[Records contained in a dataset]
>>>

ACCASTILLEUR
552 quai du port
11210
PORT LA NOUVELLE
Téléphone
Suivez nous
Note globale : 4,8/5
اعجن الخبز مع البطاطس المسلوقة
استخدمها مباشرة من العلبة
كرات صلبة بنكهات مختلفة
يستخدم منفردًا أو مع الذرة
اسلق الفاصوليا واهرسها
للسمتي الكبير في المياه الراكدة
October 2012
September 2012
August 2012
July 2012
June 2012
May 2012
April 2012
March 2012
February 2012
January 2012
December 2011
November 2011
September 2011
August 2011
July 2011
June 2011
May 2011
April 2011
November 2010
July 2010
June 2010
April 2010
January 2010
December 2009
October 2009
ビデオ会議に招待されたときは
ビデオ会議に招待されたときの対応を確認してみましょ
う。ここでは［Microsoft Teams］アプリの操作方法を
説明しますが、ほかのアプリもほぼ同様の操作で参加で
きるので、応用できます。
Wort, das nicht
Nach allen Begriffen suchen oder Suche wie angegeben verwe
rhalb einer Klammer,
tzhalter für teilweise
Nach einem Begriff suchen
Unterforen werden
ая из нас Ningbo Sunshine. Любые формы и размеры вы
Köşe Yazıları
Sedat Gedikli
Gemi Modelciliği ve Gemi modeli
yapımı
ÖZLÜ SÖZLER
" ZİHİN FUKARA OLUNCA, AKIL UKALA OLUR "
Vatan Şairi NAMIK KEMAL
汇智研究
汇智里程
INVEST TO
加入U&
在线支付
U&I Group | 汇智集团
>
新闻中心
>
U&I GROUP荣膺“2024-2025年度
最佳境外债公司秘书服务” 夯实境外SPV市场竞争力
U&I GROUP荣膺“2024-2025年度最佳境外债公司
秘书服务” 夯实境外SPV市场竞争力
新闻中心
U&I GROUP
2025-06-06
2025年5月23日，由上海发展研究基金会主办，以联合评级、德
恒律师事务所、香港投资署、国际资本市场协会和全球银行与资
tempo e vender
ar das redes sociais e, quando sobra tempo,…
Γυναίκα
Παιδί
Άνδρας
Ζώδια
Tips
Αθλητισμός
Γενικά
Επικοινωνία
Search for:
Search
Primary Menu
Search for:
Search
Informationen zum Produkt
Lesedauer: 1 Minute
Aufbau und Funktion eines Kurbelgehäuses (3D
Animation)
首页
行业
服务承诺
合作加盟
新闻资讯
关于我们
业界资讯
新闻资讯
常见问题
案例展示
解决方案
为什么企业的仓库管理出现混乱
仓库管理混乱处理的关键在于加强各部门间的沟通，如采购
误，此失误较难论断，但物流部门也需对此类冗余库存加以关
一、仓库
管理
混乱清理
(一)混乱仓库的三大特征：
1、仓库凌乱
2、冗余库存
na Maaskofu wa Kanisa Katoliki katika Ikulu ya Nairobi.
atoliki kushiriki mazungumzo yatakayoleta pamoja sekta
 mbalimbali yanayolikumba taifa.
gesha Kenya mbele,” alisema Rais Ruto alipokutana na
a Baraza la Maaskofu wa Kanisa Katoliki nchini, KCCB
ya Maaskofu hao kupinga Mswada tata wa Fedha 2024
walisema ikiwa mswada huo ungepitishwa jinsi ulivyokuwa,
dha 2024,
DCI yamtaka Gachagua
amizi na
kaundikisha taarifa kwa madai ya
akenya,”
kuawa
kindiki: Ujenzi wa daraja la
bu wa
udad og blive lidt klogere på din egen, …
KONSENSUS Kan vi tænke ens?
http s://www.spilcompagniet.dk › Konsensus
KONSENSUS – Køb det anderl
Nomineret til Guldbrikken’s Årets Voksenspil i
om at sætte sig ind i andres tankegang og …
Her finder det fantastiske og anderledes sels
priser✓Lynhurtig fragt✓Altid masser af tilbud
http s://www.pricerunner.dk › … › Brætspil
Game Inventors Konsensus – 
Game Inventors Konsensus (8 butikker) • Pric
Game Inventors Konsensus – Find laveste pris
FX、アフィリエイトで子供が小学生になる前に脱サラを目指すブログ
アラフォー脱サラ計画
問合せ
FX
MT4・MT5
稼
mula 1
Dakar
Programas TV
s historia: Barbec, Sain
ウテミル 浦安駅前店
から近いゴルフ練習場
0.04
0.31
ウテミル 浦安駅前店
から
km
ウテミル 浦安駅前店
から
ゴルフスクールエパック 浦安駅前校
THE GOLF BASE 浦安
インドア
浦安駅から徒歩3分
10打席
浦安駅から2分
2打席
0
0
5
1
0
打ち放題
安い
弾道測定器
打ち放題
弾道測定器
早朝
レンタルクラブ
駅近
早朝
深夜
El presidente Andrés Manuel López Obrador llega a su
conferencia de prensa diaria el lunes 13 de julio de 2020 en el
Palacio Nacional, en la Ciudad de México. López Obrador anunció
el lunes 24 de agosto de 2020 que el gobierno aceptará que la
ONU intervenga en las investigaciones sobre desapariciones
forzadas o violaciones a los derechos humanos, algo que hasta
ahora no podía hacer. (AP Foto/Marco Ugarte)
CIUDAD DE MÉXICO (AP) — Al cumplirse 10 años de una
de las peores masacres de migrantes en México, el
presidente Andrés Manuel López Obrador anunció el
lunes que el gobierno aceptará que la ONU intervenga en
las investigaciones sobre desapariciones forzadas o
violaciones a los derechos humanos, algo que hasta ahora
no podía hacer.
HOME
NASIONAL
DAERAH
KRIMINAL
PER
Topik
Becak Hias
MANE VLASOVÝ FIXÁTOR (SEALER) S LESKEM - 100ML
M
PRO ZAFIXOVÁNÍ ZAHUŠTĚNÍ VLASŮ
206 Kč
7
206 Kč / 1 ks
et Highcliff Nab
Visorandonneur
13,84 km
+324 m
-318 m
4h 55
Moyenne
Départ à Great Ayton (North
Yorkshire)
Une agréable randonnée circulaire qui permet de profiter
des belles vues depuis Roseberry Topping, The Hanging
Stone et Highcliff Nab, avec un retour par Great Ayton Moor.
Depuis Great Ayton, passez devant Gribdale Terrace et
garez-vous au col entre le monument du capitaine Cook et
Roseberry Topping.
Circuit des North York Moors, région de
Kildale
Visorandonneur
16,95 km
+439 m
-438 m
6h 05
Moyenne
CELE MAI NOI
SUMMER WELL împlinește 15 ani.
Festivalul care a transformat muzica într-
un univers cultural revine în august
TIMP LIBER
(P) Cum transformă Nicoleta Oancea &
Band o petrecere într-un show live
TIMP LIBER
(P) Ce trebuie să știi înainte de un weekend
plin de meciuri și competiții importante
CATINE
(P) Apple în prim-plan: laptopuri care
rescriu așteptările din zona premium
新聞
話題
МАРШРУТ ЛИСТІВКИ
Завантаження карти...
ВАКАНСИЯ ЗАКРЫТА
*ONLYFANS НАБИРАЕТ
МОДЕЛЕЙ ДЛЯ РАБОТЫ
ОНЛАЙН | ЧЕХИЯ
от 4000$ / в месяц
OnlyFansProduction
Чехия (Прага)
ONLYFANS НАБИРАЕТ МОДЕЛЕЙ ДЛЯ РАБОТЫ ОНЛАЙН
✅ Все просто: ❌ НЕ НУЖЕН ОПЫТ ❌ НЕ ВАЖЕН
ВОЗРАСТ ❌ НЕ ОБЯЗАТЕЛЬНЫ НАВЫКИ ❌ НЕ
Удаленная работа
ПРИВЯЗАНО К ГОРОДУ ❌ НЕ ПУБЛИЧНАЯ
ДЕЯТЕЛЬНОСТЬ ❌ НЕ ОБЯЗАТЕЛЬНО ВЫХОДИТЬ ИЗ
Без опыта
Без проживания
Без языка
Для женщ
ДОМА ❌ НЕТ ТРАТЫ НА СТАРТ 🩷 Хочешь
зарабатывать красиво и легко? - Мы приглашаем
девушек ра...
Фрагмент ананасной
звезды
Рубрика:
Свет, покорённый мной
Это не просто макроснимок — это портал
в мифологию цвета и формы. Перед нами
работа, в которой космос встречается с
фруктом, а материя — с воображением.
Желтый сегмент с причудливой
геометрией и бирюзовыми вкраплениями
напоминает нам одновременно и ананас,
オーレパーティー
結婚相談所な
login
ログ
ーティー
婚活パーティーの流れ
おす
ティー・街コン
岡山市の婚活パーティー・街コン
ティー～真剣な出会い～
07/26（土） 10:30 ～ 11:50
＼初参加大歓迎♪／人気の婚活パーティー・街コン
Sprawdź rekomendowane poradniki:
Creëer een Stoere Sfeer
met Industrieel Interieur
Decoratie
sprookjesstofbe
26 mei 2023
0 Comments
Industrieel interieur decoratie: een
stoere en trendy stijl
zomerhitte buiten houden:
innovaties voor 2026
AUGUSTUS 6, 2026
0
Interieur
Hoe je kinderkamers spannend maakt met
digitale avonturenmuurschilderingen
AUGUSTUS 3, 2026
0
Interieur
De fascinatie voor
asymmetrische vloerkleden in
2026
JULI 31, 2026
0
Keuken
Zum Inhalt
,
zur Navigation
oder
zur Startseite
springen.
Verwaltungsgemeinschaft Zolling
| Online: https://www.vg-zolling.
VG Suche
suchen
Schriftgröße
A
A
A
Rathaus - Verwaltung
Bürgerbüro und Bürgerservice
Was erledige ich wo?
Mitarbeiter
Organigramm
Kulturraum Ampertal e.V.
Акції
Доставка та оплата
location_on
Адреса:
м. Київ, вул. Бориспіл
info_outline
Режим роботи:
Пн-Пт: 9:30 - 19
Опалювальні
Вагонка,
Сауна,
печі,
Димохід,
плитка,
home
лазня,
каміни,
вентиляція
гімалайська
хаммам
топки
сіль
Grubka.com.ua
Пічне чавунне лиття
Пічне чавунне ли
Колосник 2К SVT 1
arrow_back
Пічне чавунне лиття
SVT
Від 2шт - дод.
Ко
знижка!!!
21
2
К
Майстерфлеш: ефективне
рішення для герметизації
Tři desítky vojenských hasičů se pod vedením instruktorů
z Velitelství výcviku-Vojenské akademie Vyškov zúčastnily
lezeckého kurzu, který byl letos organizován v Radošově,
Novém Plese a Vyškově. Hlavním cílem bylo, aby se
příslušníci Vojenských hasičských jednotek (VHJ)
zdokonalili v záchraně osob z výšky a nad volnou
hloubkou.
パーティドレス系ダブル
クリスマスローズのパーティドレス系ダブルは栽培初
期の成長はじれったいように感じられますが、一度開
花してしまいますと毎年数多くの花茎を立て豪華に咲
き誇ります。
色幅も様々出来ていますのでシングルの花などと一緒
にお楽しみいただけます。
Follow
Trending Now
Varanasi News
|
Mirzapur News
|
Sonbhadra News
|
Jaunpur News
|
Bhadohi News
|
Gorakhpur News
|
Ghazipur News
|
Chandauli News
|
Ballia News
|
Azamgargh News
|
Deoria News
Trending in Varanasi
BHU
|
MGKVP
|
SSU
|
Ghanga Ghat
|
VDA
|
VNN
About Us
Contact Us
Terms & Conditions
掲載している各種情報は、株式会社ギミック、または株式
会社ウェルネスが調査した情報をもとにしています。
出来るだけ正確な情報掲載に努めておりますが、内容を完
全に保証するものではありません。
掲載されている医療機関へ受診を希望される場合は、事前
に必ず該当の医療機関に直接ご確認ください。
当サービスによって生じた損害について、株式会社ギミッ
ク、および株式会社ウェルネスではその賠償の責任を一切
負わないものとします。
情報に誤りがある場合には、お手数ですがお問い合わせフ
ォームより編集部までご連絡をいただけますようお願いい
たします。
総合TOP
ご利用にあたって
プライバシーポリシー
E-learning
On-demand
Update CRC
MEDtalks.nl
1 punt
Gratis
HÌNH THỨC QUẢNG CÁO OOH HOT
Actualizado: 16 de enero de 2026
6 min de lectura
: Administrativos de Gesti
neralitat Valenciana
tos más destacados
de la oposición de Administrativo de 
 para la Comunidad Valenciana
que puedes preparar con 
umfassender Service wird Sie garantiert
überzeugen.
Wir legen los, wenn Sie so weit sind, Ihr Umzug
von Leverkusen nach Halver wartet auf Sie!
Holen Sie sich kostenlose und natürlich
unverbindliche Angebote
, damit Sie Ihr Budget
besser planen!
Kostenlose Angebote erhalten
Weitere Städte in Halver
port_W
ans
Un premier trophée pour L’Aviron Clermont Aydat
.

<<<

WHAT TO PRODUCE:
Show the lines of the data that hold the word "Angebote".

RESULT OF THE EXERCISE:
unverbindliche Angebote
Kostenlose Angebote erhalten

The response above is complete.